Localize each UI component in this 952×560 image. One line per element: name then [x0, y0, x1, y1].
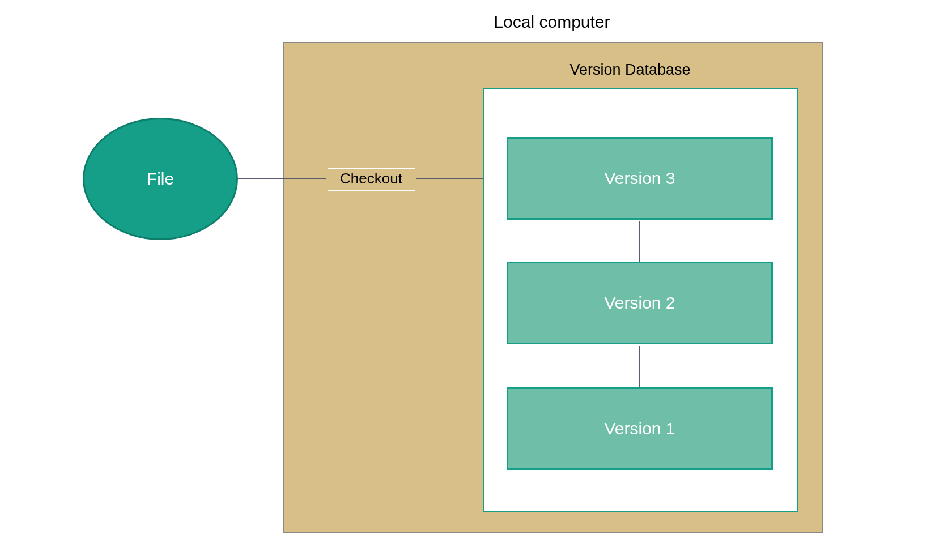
version-2-box: Version 2 [507, 262, 773, 344]
version-3-box: Version 3 [507, 137, 773, 220]
checkout-label-group: Checkout [326, 165, 416, 193]
version-2-label: Version 2 [604, 293, 675, 313]
checkout-label: Checkout [340, 169, 402, 190]
checkout-underline-icon [328, 190, 415, 191]
connector-v2-v1 [639, 346, 640, 387]
connector-v3-v2 [639, 221, 640, 262]
version-1-box: Version 1 [507, 387, 773, 470]
version-1-label: Version 1 [604, 419, 675, 438]
file-label: File [147, 169, 174, 189]
version-3-label: Version 3 [604, 169, 675, 188]
local-computer-title: Local computer [439, 12, 665, 32]
version-database-title: Version Database [483, 61, 777, 79]
file-node: File [83, 118, 238, 240]
diagram-canvas: Local computer Checkout Version Database… [0, 0, 952, 560]
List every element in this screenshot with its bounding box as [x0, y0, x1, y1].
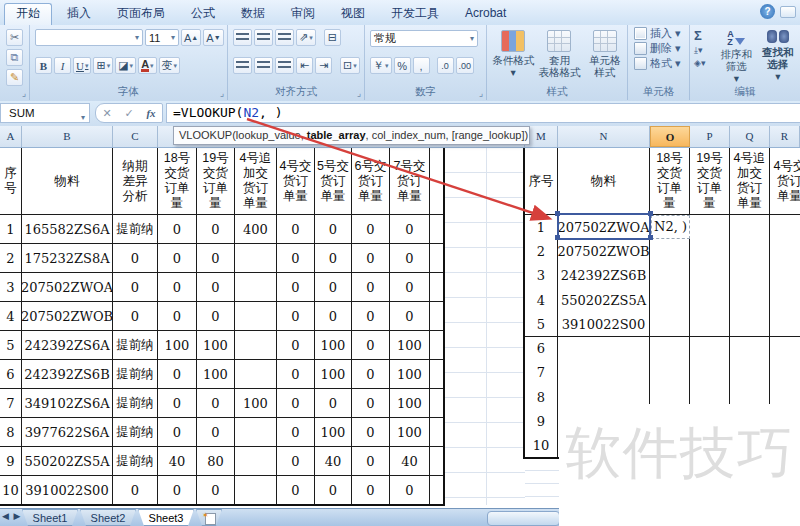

== WORK ORDER ==
Write the records out again verbatim and omit the pictures they contain.

== PROBLEM SOLUTION ==
Localize each UI component in this 952×560 image. One line per element: name then [x0, y0, x1, y1].
version-2-box: Version 2 [507, 262, 773, 344]
version-3-box: Version 3 [507, 137, 773, 220]
checkout-label-group: Checkout [326, 165, 416, 193]
version-2-label: Version 2 [604, 293, 675, 313]
checkout-label: Checkout [340, 169, 402, 190]
checkout-underline-icon [328, 190, 415, 191]
connector-v2-v1 [639, 346, 640, 387]
connector-v3-v2 [639, 221, 640, 262]
version-1-box: Version 1 [507, 387, 773, 470]
version-1-label: Version 1 [604, 419, 675, 438]
file-label: File [147, 169, 174, 189]
version-3-label: Version 3 [604, 169, 675, 188]
local-computer-title: Local computer [439, 12, 665, 32]
version-database-title: Version Database [483, 61, 777, 79]
file-node: File [83, 118, 238, 240]
diagram-canvas: Local computer Checkout Version Database… [0, 0, 952, 560]
List every element in this screenshot with its bounding box as [x0, y0, x1, y1].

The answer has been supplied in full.